The sentences now need to be divided, to separate out the titles, which are recognised by their case.

In [8]:

# Titles in this cookbook are in uppercase, so we can separate them out from the rest of the sentences.
titles = [s for s in sentences if s.strip('.').isupper()]
sentences = [s for s in sentences if not s.strip('.').isupper()]

Now we are ready to start cooking!

In [9]:

def recipe_maker(num=5):
    html = ''
    # Get a random title
    title = random.choice(titles)
    html = f'<h4>{title}</h4>'
    html += '<h5>Ingredients:</h5>'
    html += '<ol>'
    for n in range(1, num + 1):
        # Make a random selection from the nouns & verbs
        html += f'<li>{random.choice(verbs)} {random.choice(nouns)}</li>'
    html += '</ol>'
    html += '<h5>Method:</h5>'
    # Get random sentences and combine
    html += f'<p>{" ".join(random.sample(sentences, num))}</p>'
    display(HTML(html))

In [11]:

recipe_maker(6)

BREAKFAST ROLLS, PLAIN.

Ingredients:

Beat Arrowroot
Added Wipe
Buttered Boil
Dipped Made
Stew Melt
Peeled Plain

Method:

In carving a large fish, as here engraved, cut thin slices, as from A to B, and help with it pieces of the belly, in the direction marked from C to D ; the best flavoured is the upper or thick part. Take two pounds of fat bacon, and a pound and a half of beef suet. When you put in the vegetables, cover all closely, and do not use for at least six weeks. Lay in cold water, and when it boils simmer for eight or ten minutes. Add one onion, three sage leaves, some whole pepper, and a little salt in three pints of water. Edge and cover with short crust, and ornament the edges.

What's next?¶

There's a full list of the POS (Part of Speech) tags here if you'd like to play with different combinations.
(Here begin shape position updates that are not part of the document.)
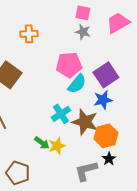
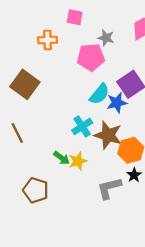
pink square: (83, 13) -> (75, 17), moved
pink pentagon: (69, 65) -> (91, 57), moved
blue star: (103, 100) -> (117, 103), moved

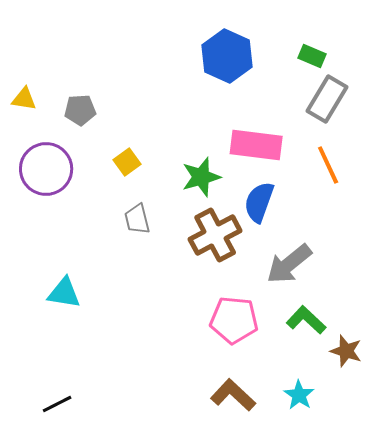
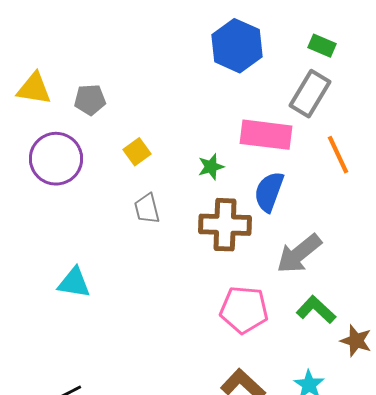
yellow triangle: (24, 99) -> (34, 89), size x1.4
gray rectangle: (327, 99) -> (310, 94), moved
green star: (201, 177) -> (211, 167), size x0.7
brown cross: (215, 235) -> (225, 225), turned 30

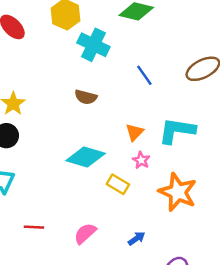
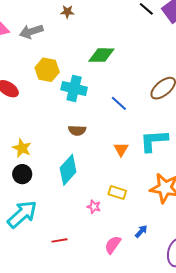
cyan diamond: (86, 157) -> (68, 170), moved, turned -52
pink star: (141, 160) -> (94, 207), moved
pink semicircle: (85, 233) -> (113, 245), moved

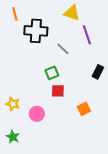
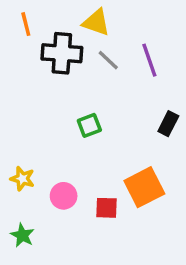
yellow triangle: (72, 13) -> (96, 22), moved
gray line: (63, 49) -> (108, 60), moved
red square: (58, 91) -> (107, 208), moved
orange square: (84, 109) -> (144, 187), size x1.6

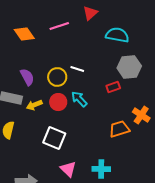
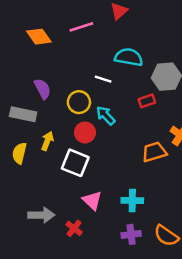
cyan semicircle: (117, 35) -> (129, 57), moved
yellow circle: (57, 77) -> (79, 102), moved
red circle: (58, 102) -> (85, 132), moved
yellow arrow: (34, 105) -> (47, 141), moved, turned 133

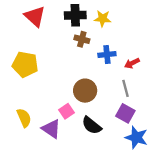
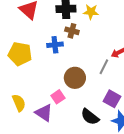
blue cross: (107, 55) -> (55, 45), moved
gray line: (125, 88) -> (104, 67), moved, turned 42
black semicircle: (92, 125) -> (90, 117), moved

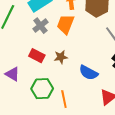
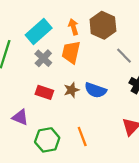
blue semicircle: (88, 73) -> (95, 90), moved
green hexagon: (42, 89) -> (47, 140), moved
Perhaps we could add some more cookbooks? Let's load details of all the digitised books in Trove that include the word 'cookery' in the title.

In [11]:

df = pd.read_csv('https://raw.githubusercontent.com/GLAM-Workbench/trove-books/master/trove_digitised_books_with_ocr.csv')

In [12]:

df.loc[(df['title'].str.contains('cookery')) & (df['text_downloaded'] == True)]

Out[12]:

	title	url	contributors	date	fulltext_url	trove_id	language	rights	pages	form	volume	parent	children	text_downloaded	text_file
1888	The Kingswood cookery book / by H. F. Wicken	https://trove.nla.gov.au/work/12721516	Wicken, H	1885-1950	https://nla.gov.au/nla.obj-43987239	nla.obj-43987239	English	Out of Copyright\|http://rightsstatements.org/v...	278	Book	NaN	NaN	NaN	True	the-kingswood-cookery-book-by-h-f-wicken-nla.o...
2582	Electric cookery book : being an indispensable...	https://trove.nla.gov.au/work/16383834	State Electricity Commission of Victoria	1940-1949	http://nla.gov.au/nla.obj-52836472	nla.obj-52836472	English	No known copyright restrictions\|http://rightss...	73	Book	NaN	NaN	NaN	True	electric-cookery-book-being-an-indispensable-h...
2654	The English and Australian cookery book : cook...	https://trove.nla.gov.au/work/16551115	Abbott, Edward, 1801-1869	1864-2014	https://nla.gov.au/nla.obj-9562000	nla.obj-9562000	English	Out of Copyright\|http://rightsstatements.org/v...	356	Book	NaN	NaN	NaN	True	the-english-and-australian-cookery-book-cooker...
4431	Australian plain cookery / by a Practical Cook...	https://trove.nla.gov.au/work/18493439	Old housekeeper	1882-1897	http://nla.gov.au/nla.obj-579917051	nla.obj-579917051	NaN	NaN	148	Book	NaN	NaN	NaN	True	australian-plain-cookery-by-a-practical-cook-r...
7688	The Armidale Red Cross cookery book of tested ...	https://trove.nla.gov.au/work/20631441	Australian Red Cross Society. Armidale Branch	1920	https://nla.gov.au/nla.obj-52792201	nla.obj-52792201	English	Out of Copyright\|http://rightsstatements.org/v...	82	Book	NaN	NaN	NaN	True	the-armidale-red-cross-cookery-book-of-tested-...
8173	The Kandy Koola cookery book and housewife's c...	https://trove.nla.gov.au/work/21067450	Kandy Koola Tea	1898	https://nla.gov.au/nla.obj-2409723409	nla.obj-2409723409	English	Out of Copyright\|http://rightsstatements.org/v...	76	Book	NaN	NaN	NaN	True	the-kandy-koola-cookery-book-and-housewife-s-c...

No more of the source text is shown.